Just days after New South Wales state’s online gambling regulator issued a record fine over advertising breaches, the Victorian Gambling and Casino Control Commission (VGCCC) on Friday (August 23) issued its largest non-casino fine to Tabcorp, the nation’s largest gambling company.
The VGCCC said in a statement that the company’s Victorian subsidiary Tabcorp Wagering breached the state’s code of conduct for wagering, betting licences and responsible gambling “repeatedly” between August 2020 and February 2023.
“Tabcorp’s breaches reflect systemic operational deficiencies and non-compliance with the conditions of its licence, the consequences of which have included significant harm to a customer,” VGCCC chair Fran Thorn said.
“The hefty fine, the largest the Commission has ever issued to Tabcorp, is proportionate to the seriousness of the licensee’s misconduct,” she said.
“It sends a clear message to the gambling industry that this kind of behaviour is not acceptable and will not be tolerated.”
Thorn told the ABC news network on Friday that the maximum possible fine for Tabcorp’s offences was A$9.1m.
In addition to the fine, Tabcorp has been ordered to execute a “transformation program to overhaul its operations”, the statement said, covering harm minimisation, code of conduct compliance and obligations relating to its retail agent network.
“We will be actively monitoring to ensure that the transformation program requirements are not only implemented quickly but are effective in ensuring ongoing compliance with the law,” Thorn said.
VGCCC investigators found that Tabcorp repeatedly sent direct marketing material to a gambler who had “opted out” of receiving such material, failed to provide employee training that minimised gambling harm from its products and services, and failed to support a customer “exhibiting observable signs of distress or indicators of potential gambling harm”.
They found that one of the customers, whose aberrant betting patterns were known to Tabcorp, received a A$2,000 deposit match promotion instead of due care during a “responsible gambling call”, the statement said.
“This action is indicative of a culture in which the licence holder’s harm minimisation obligations were not taken seriously,” Thorn said.

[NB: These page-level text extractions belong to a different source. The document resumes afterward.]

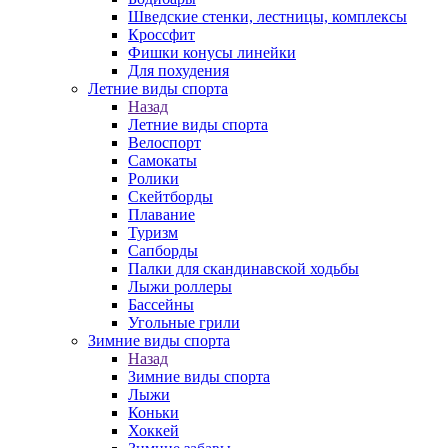
Шведские стенки, лестницы, комплексы
Кроссфит
Фишки конусы линейки
Для похудения
Летние виды спорта
Назад
Летние виды спорта
Велоспорт
Самокаты
Ролики
Скейтборды
Плавание
Туризм
Сапборды
Палки для скандинавской ходьбы
Лыжи роллеры
Бассейны
Угольные грили
Зимние виды спорта
Назад
Зимние виды спорта
Лыжи
Коньки
Хоккей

The VGCCC also issued Tabcorp with three letters of censure over less serious breaches:
- Failing to include an opt-out link in gambling SMS text messages.
- Failing to obtain approval for 985 firewall rules in use since 2015.
- Sending marketing materials on 153 occasions to customers who did not wish to receive them.
Similarly, the VGCCC issued two letters of censure to Tabcorp in November 2023 for using unapproved software in its wagering and betting system.
The VGCCC’s actions against Tabcorp point to dwindling patience within the nation’s most aggressive gambling regulator with Australia’s land-based wagering monopoly.
They follow substantial VGCCC fines of A$1m and more than A$370,000 against Tabcorp for, respectively, defying regulator instructions over a data centre outage in 2020 in Sydney, and failing to prevent serial underage gambling at its Melbourne betting terminals in 2022 and 2023.
VGCCC irritation over Tabcorp non-compliance led to a January 2024 directive that requires the state’s gambling outlets to accept cash bets only if gamblers are playing within five metres, and in the line of sight, of the counter.
Gambling outside these conditions now requires counter vouchers and personal identification if the customer is or appears to be under the age of 25.
Tabcorp was also ordered to implement a “mystery shopper” program in which company-hired confederates posing as customers test compliance responses at a sampling of retail outlets.
Also hanging over Tabcorp’s diminished reputation in Victoria is an incident in which former CEO Adam Rytenskild made a sexual remark about VGCCC chief executive Annette Kimmitt ahead of the renewal of Tabcorp's retail monopoly in the state.
The Tabcorp board forced Rytenskild out in March 2024 after an independent probe.
Vixio GamblingCompliance understands that Rytenskild is yet to personally apologise to Kimmitt, who is not a VGCCC commissioner and so does not take part in disciplinary proceedings.
Tabcorp was previously fined A$45m, a sum reportedly matched by legal fees, by the national financial transactions regulator AUSTRAC in 2017.
Tabcorp did not respond to a Vixio request for comment by the time of publication.